Aung Suu Kyi: Myanmar's ousted leader sentenced to four more years in prison
Mynamar's ousted leader Aung San Suu Kyi has been sentenced to four more years in prison after being found guilty of illegally importing and possessing walkie-talkies and violating coronavirus restrictions, a legal official said.
Suu Kyi was convicted last month on two other charges and given a four-year prison sentence, which was then halved by the head of the military-installed government.
The cases are among about a dozen brought against the 76-year-old Nobel Peace Prize laureate since the army seized power last February, ousting her elected government.
Suu Kyi was charged right after the military’s takeover with having improperly imported the walkie-talkies, which served as the initial justification for her continued detention.
The radios were seized from the entrance gate of her residence and the barracks of her bodyguards during a search on Feb. 1, the day she was arrested.
Suu Kyi’s lawyers argued that the radios were not in her personal possession and were legitimately used to help provide for her security, but the court declined to dismiss the charges.
She was charged with two counts of violating coronavirus restrictions during campaigning for the 2020 election. She was found guilty on the first count last month.

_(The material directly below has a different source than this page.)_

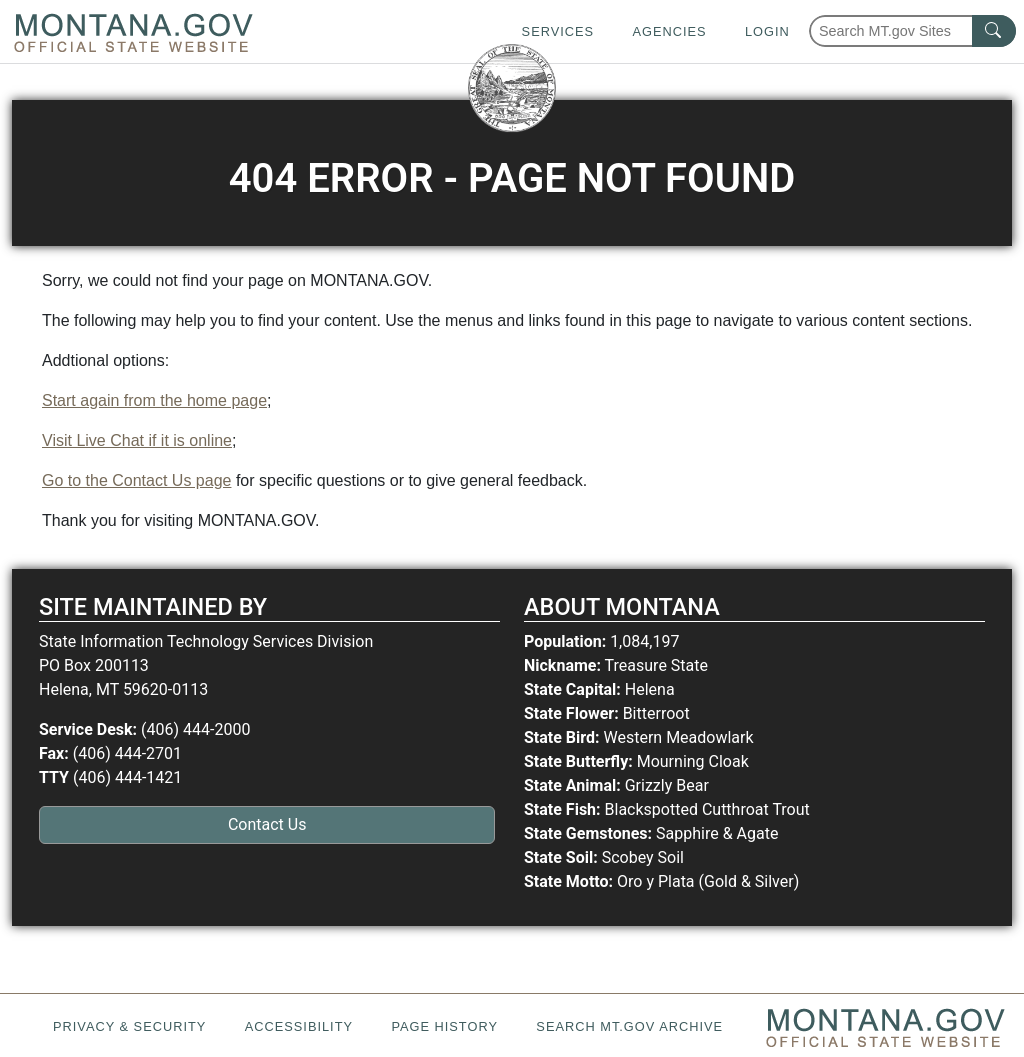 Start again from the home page (154, 400)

She is also being tried by the same court on five counts of corruption. The maximum penalty for each count is 15 years in prison and a fine.
A sixth corruption charge against her and ousted President Win Myint in connection with granting permits to rent and buy a helicopter has not yet gone to trial.
In separate proceedings, she is accused of violating the Official Secrets Act, which carries a maximum sentence of 14 years.
Suu Kyi’s supporters say the charges against her are contrived to legitimize the military’s actions and prevent her from returning to politics.
The coup came after Suu Kyi’s party won a landslide victory in the last general election.
The army, whose allied party lost many seats, claimed massive voting fraud, but independent election observers did not detect any major irregularities.